After locating the line with "KELUAR DARI KEJARI NGANJUK" in the data that follows, return it and every later line exactly, up to and including the line with "Alamat email Anda tidak akan dipublikasikan.".
*** Opening of Raw data ***
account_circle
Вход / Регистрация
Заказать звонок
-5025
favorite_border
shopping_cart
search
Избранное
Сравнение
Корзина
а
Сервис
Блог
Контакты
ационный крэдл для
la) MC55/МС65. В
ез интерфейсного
*** Close of Raw data ***
*** Opening of Raw data ***
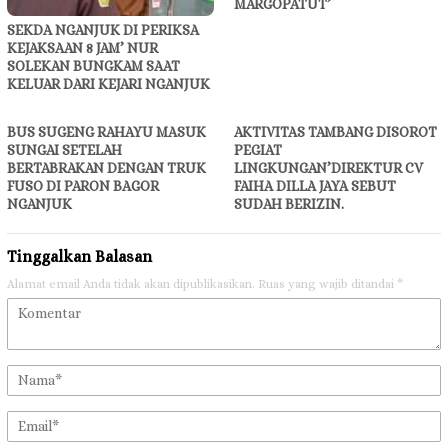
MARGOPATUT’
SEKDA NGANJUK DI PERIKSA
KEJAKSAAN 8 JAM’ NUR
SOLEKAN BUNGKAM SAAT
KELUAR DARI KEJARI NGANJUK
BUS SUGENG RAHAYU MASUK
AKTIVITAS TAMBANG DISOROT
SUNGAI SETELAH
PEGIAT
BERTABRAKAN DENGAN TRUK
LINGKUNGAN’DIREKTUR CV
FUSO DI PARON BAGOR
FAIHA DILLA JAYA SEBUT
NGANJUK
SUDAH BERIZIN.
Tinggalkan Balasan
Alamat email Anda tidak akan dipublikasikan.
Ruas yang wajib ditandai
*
*** Close of Raw data ***
*** Opening of Raw data ***
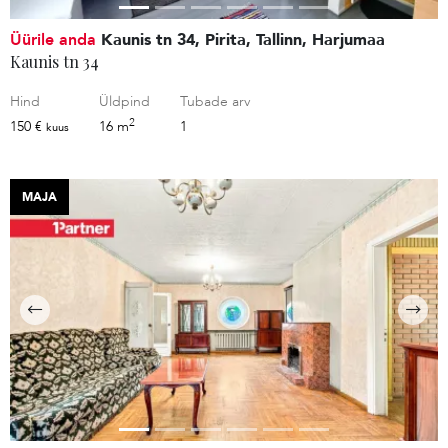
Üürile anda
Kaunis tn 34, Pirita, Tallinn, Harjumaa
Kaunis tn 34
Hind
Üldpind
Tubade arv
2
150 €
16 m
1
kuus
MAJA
*** Close of Raw data ***
**Solution for this problem**:
KELUAR DARI KEJARI NGANJUK
BUS SUGENG RAHAYU MASUK
AKTIVITAS TAMBANG DISOROT
SUNGAI SETELAH
PEGIAT
BERTABRAKAN DENGAN TRUK
LINGKUNGAN’DIREKTUR CV
FUSO DI PARON BAGOR
FAIHA DILLA JAYA SEBUT
NGANJUK
SUDAH BERIZIN.
Tinggalkan Balasan
Alamat email Anda tidak akan dipublikasikan.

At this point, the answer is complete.